You are thinking of adding one of two investments to an already well diversified portfolio. Security A with expected return of 12%, standard deviation of 20.9%, and beta of 0.8. Security B with expected return of 12%, standard deviation of 10.1%, and beta of 2. If you are a risk averse investor, which one is the better choice?

a. Security A

b. Security B

c. Either security would be acceptable

d. Cannot be determined with information given

To determine which investment is the better choice for a risk-averse investor, we need to consider several factors including the expected return, standard deviation, and beta of each security.

The expected return measures the average return you can expect from the investment. In this case, both Security A and Security B have the same expected return of 12%.

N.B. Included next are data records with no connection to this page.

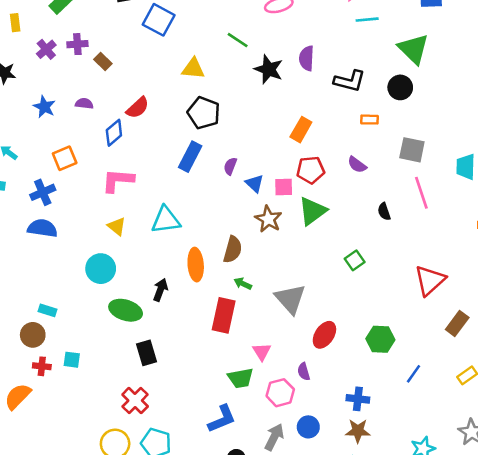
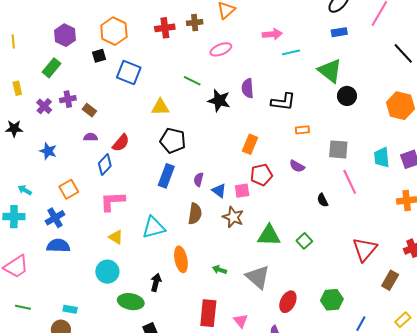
black circle: (400, 87) -> (347, 96), moved
purple semicircle: (84, 104) -> (91, 137), moved
green triangle: (312, 211) -> (269, 235), moved, turned 45
brown semicircle: (233, 250) -> (195, 214), moved
red rectangle: (224, 315) -> (208, 313), moved

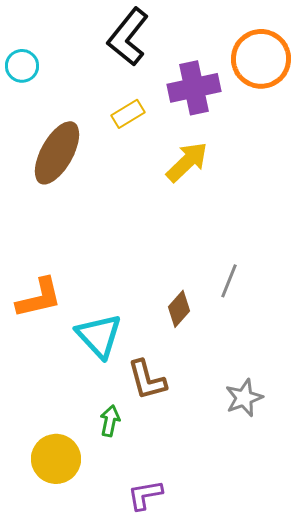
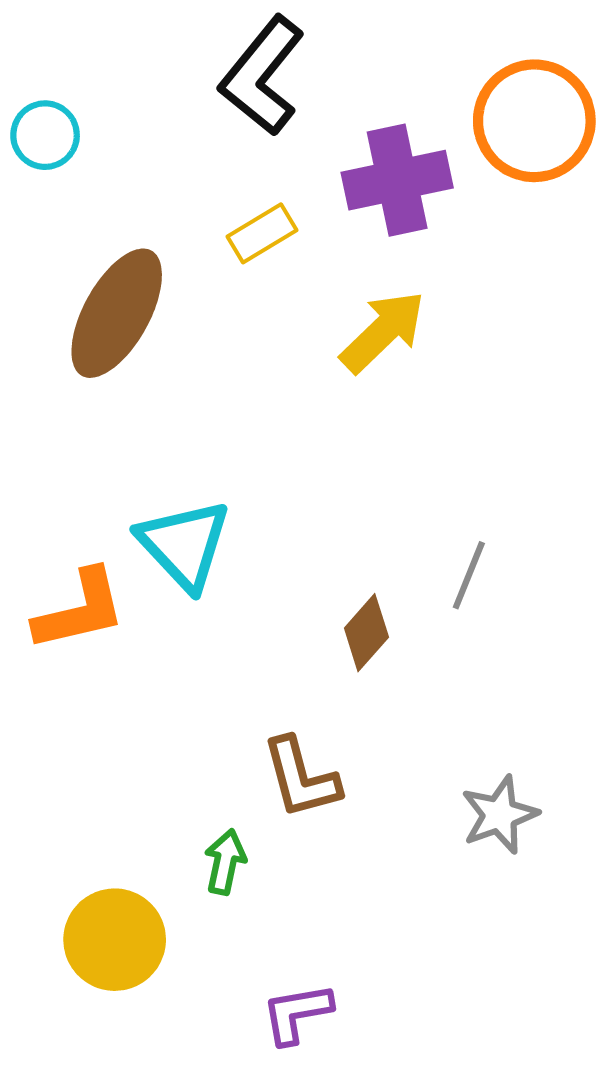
cyan triangle: (99, 336) -> (184, 545), moved

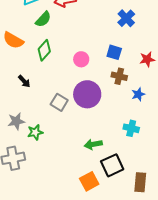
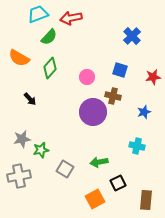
brown cross: (119, 76) -> (113, 96), moved
gray square: (59, 102) -> (65, 169), moved
black square: (112, 165) -> (118, 183), size x0.7

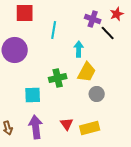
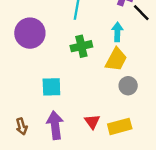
cyan arrow: (79, 49) -> (117, 32), moved
green cross: (58, 78) -> (81, 46), moved

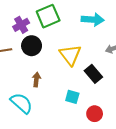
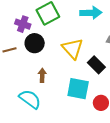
purple cross: (21, 25) -> (23, 24), turned -35
cyan square: (72, 97) -> (78, 89), size x1.6

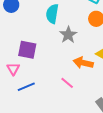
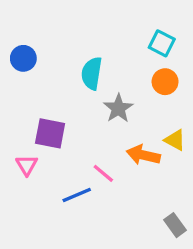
pink line: (67, 83) -> (103, 173), moved
blue line: (26, 87) -> (77, 195), moved

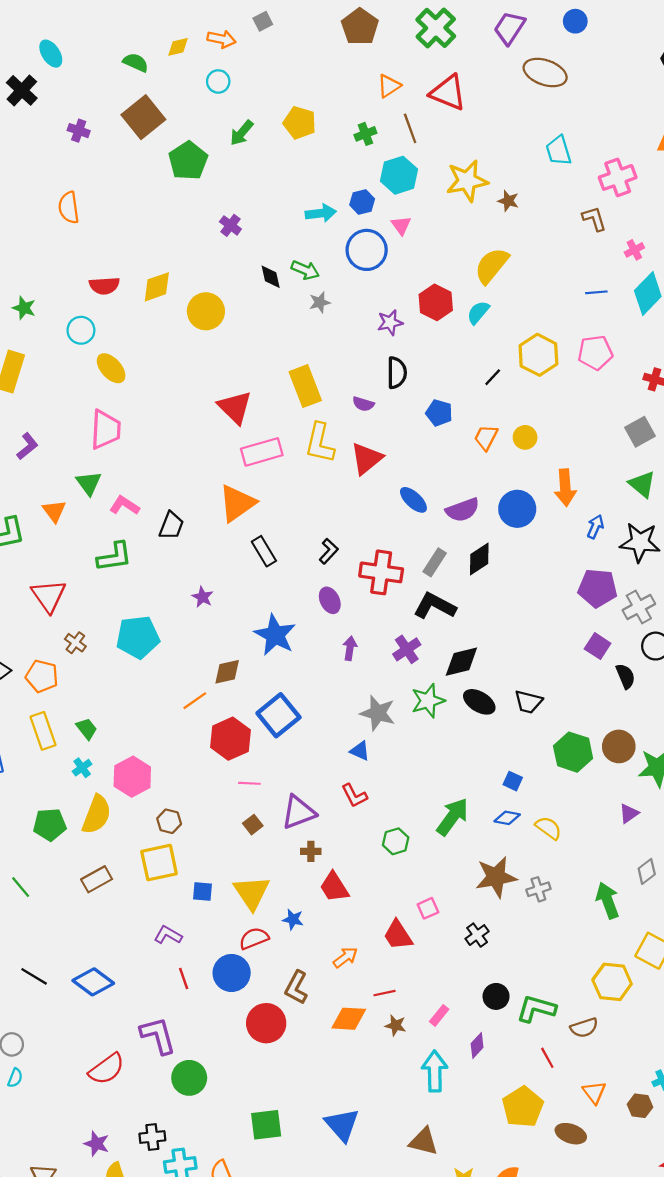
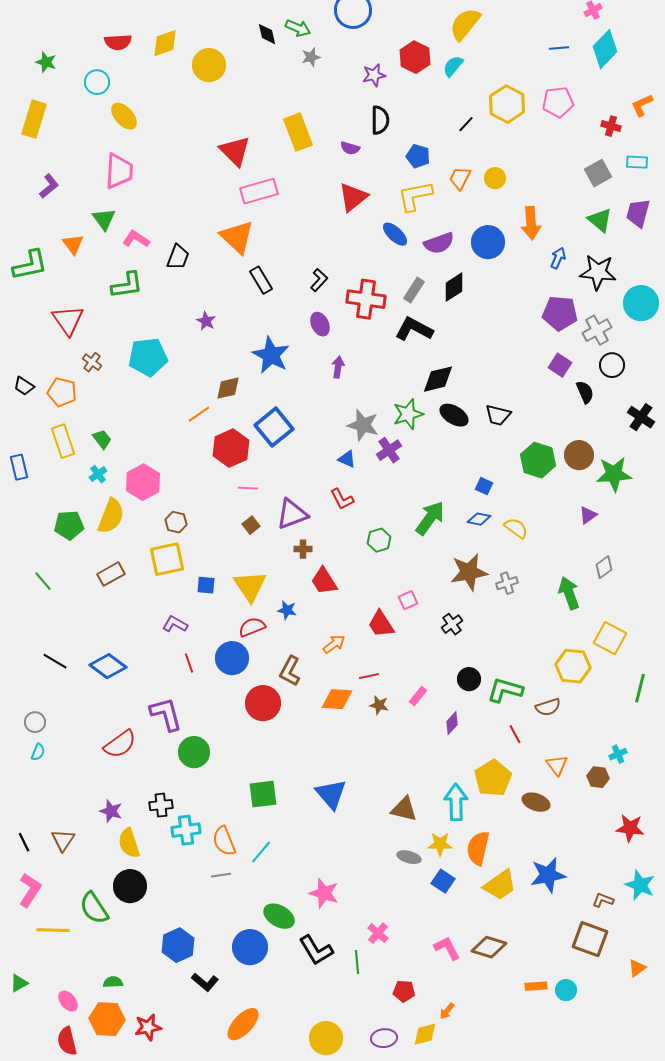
yellow L-shape: (320, 443) -> (415, 196), moved, turned 66
orange triangle: (237, 503) -> (237, 237), turned -42
purple cross: (407, 649) -> (389, 450), moved
cyan arrow: (435, 1071) -> (456, 802), moved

The standard deviation measures the volatility or risk associated with an investment. A lower standard deviation implies lower volatility and thus lower risk. In this case, Security B has a lower standard deviation of 10.1% compared to Security A's standard deviation of 20.9%. Therefore, Security B is less risky.

Beta measures the sensitivity of an investment's returns to market movements. A beta below 1 indicates that the security is less volatile than the market, while a beta above 1 indicates greater volatility. Security A has a beta of 0.8, indicating that it is less volatile than the market, while Security B has a beta of 2, indicating it is more volatile.

Given that a risk-averse investor prefers lower risk investments, the better choice would be Security B. It has a lower standard deviation and a higher beta, suggesting it has lower risk (lower standard deviation) and is less sensitive to market movements (lower beta). Therefore, the answer is b. Security B.

By comparing the standard deviation and beta of the two investments, we can determine which one is better suited for a risk-averse investor.